You know that old saying, "When it rains it pours"? Have you ever wondered why it seems to only apply to mildly to excessively stressful situations and not to happy and exciting things?
You just never hear anyone saying, "Boy oh boy, I just got a new job that pays 10 times my old salary. And guess what? Yesterday I got a phone call that said all my student loans were forgiven. I know right? And then today...TODAY...I won a brand new car."
Listen for it all you want, but generally these are not the sort of events you'll hear strung along under the tag line, "When It Rains It Pours". Though don't I wish they were.

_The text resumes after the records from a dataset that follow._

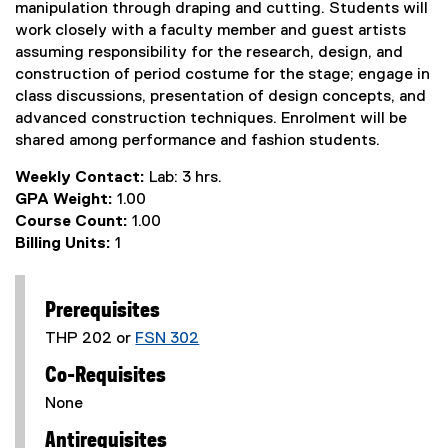
manipulation through draping and cutting. Students will
work closely with a faculty member and guest artists
assuming responsibility for the research, design, and
construction of period costume for the stage; engage in
class discussions, presentation of design concepts, and
advanced construction techniques. Enrolment will be
shared among performance and fashion students.
Weekly Contact:
Lab: 3 hrs.
GPA Weight:
1.00
Course Count:
1.00
Billing Units:
1
Prerequisites
THP 202 or
FSN 302
Co-Requisites
None
Antirequisites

We recently had a deluge of mechanical failures at our house. In the span of 3 short days, our van (our dear family truckster) broke; our microwave caught on fire and expired on us; and our dishwasher decided (mid wash) it could no longer go on. 3 days: 3 separate events.
It started to feel as though our house had caught some appliance/machine disabling disease and everything was at risk. It also felt like we would be better served standing with our wallets open so all the money could fall out.
When it rains, it pours.
But there are bright sides in even the nastiest of storms, aren't there? Moments to be had. Memories to be made. Lessons to be learned. If only you look closely enough. Right? If only you can see each raindrop for what it can be, rather than what it seems like it is.
As we debated the cost and wisdom of getting our van fixed versus replacing it with a New To You sort of vehicle, I realized how much that old red thing meant to me after all; how many memories I have tied to it. It's the vehicle I drove while pregnant. It's the one that rushed me to the hospital in preterm labor. And it brought my babies home safely for that first time. Though it may be categorized as "Just A Car", that great Red Barron in the garage spans the Before & After in our "Family" memories: from picking up cribs, lugging home baby shower gifts, and hauling one tired pregnant lady from one doctor appointment to another; all the way to that first drive home with them---with all those nervous glances in the baby mirror, and that first family vacation, and onwards to today. I didn't appreciate how much that all meant to me, silly though it may seem, until we had to look at perhaps moving on. I can't tell you how happy I was to be able to get it fixed in the hopes of driving it around until it just falls apart.
And the glimmer of happiness in the failure of my kitchen appliances is two fold. Firstly, (and I mean...really, now), who doesn't want new appliances? Shiny and new with scores of buttons with unknown purposes, just waiting to be discovered. (And if you happen to decide to begin the switch over from black to stainless steel, that's all the better, right?) Another lesson gained from my 4 days minus a microwave and 7 days without the dishwasher is that Dan is no danger of my up and deciding to go Pioneer Gal on him. Nope; he can cross that right off his list of worries. Turns out, I'm a modern girl with an extreme love for modern conveniences. (Secretly, I've always suspected this to be the case, but at least now I have the data to back it up).
For the moment we're settled with the new shiny things in the kitchen and the well-running thing out in the garage. The calm between the rainstorms, you might say. And not that I'm asking for it to happen or anything, but if my refrigerator keeps acting up, I think the lesson there might be that a stainless steel fridge with water & ice through the door is the right thing for a happy kitchen. (I'm just saying).